The Insurgent runs 430 mm chainstays and a less aggressive BB drop; reviewers didn't flag pedal strikes as a recurring issue. If you ride rocky terrain and don't want to think about crank position constantly, the Insurgent is the lower-friction choice.

04How do the build kits compare at similar price points?

We picked the Insurgent X0 ($7,499) and Patrol GX AXS Carbon ($6,999) for the spec table — both are carbon, both run SRAM AXS Transmission (one tier below flagship), both ship a ZEB Ultimate fork. The Insurgent runs Race Face Turbine-R cockpit + Evil Boomstick carbon bar with a coil shock; the Patrol runs ANVL cockpit and an air Vivid Ultimate.

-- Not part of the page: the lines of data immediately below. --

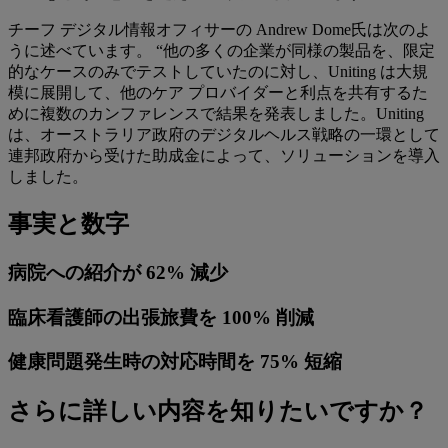
チーフ デジタル情報オフィサーの Andrew Dome氏は次のよ
うに述べています。 “他の多くの企業が同様の製品を、限定
的なケースのみでテストしていたのに対し、Uniting は大規
模に展開して、他のケア プロバイダーと利点を共有するた
めに複数のカンファレンスで結果を発表しました。Uniting
は、オーストラリア政府のデジタルヘルス戦略の一環として
連邦政府から受けた助成金によって、ソリューションを導入
しました。
事実と数字
病院への紹介が 62% 減少
臨床看護師の出張旅費を 100% 削減
健康問題発生時の対応時間を 75% 短縮
さらに詳しい内容を知りたいですか？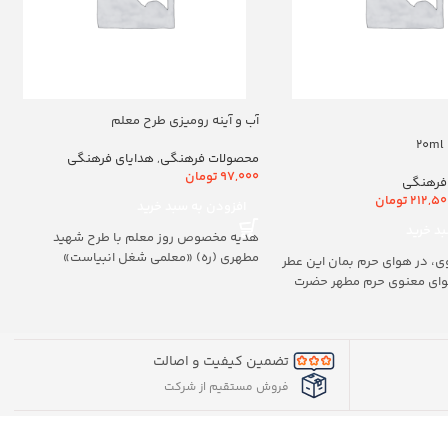
آب و آینه رومیزی طرح معلم
محصولات فرهنگی
,
هدایای فرهنگی
97,000
تومان
فرهنگی
212,50
تومان
افزودن به سبد خرید
د خرید
هدیه مخصوص روز معلم با طرح شهید
مطهری (ره) «معلمی شغل انبیاست»
ی، در هوای حرم بمان این عطر
هوای معنوی حرم مطهر حضرت
تضمین کیفیت و اصالت
فروش مستقیم از شرکت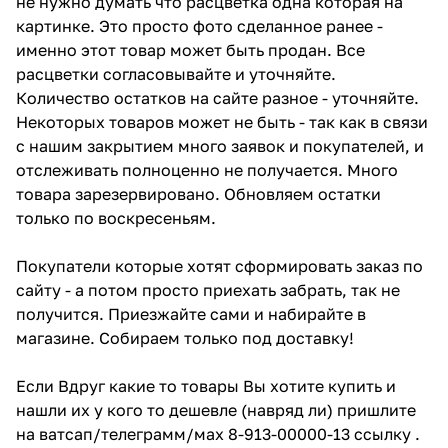
не нужно думать что расцветка одна которая на
картинке. Это просто фото сделанное ранее -
именно этот товар может быть продан. Все
расцветки согласовывайте и уточняйте.
Количество остатков на сайте разное - уточняйте.
Некоторых товаров может не быть - так как в связи
с нашим закрытием много заявок и покупателей, и
отслеживать полноценно не получается. Много
товара зарезервировано. Обновляем остатки
только по воскресеньям.
Покупатели которые хотят сформировать заказ по
сайту - а потом просто приехать забрать, так не
получится. Приезжайте сами и набирайте в
магазине. Собираем только под доставку!
Если Вдруг какие то товары Вы хотите купить и
нашли их у кого то дешевле (навряд ли) пришлите
на ватсап/телеграмм/мах 8-913-00000-13 ссылку .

At the budget end the Patrol pulls away — its Alloy Eagle 70 lands at $3,999, and there's no Insurgent answer below the $4,699 GX. At the top end the Insurgent stretches further, capping at $8,499 with an XX AXS / Industry Nine DH S Hydra build.

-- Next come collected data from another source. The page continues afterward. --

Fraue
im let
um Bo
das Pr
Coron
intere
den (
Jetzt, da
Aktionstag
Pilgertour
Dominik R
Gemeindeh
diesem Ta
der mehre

05Can I run a dual-crown fork on either?

Patrol: yes, explicitly. Transition built it with a 1.5-inch straight head tube and dual-crown certification — this is part of the stated freeride and bike-park use case.

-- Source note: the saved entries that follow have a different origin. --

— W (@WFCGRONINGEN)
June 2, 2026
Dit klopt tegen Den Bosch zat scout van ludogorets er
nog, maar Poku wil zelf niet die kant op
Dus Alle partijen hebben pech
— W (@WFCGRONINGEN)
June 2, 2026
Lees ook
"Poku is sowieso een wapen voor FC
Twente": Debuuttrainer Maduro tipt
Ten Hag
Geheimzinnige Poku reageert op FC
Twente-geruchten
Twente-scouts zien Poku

Insurgent: not officially supported. The frame is rated around its 170 mm single-crown spec; dropping a dual-crown into it isn't sanctioned and would void the warranty.

06Is Super Boost (157 mm) a problem on the Insurgent?

It depends how often you swap wheels. The wider rear spacing genuinely does stiffen the rear triangle (Freehub: 'flex on your riding partners instead of your bike'), so the engineering case is real. But NIC ADV flagged the practical downside: replacement and aftermarket wheels are harder to source, and a Super Boost wheelset typically can't migrate to your next bike if it's standard 148 mm Boost.

The Patrol uses standard 148 mm Boost, which is the catch-the-rest-of-the-industry choice.

07Which holds up better long-term?

Both have lifetime frame warranties to the original owner. The Insurgent's UD carbon frame and threaded BB earn no specific reliability complaints in reviews; the main long-term gripe is the stock SRAM G2 brakes on lower builds, which several reviewers wanted to upgrade.

The Patrol carries two long-running ownership gripes: the paint is fragile (Transition sells touch-up paint directly, which tells you something) and pivot bearings need more frequent replacement than competitors that use external rubber seals. The frame itself is dual-crown rated and built to take abuse — the issues are cosmetic and consumable, not structural.

08Which is the better all-day enduro rig?

The Insurgent, fairly clearly. Reviewers consistently called out how fresh it leaves your hands and arms after long descents — Freehub: 'even after miles of descending my wrists always remained fresh and ready for more' — and the climb is efficient enough that big-mountain days don't get punished.

The Patrol rewards engagement, which is great for a 90-minute jump session and tiring on a 5-hour epic. Pinkbike noted it posted the slowest lap time in their field test despite feeling fastest — fun isn't the same as fast on the clock.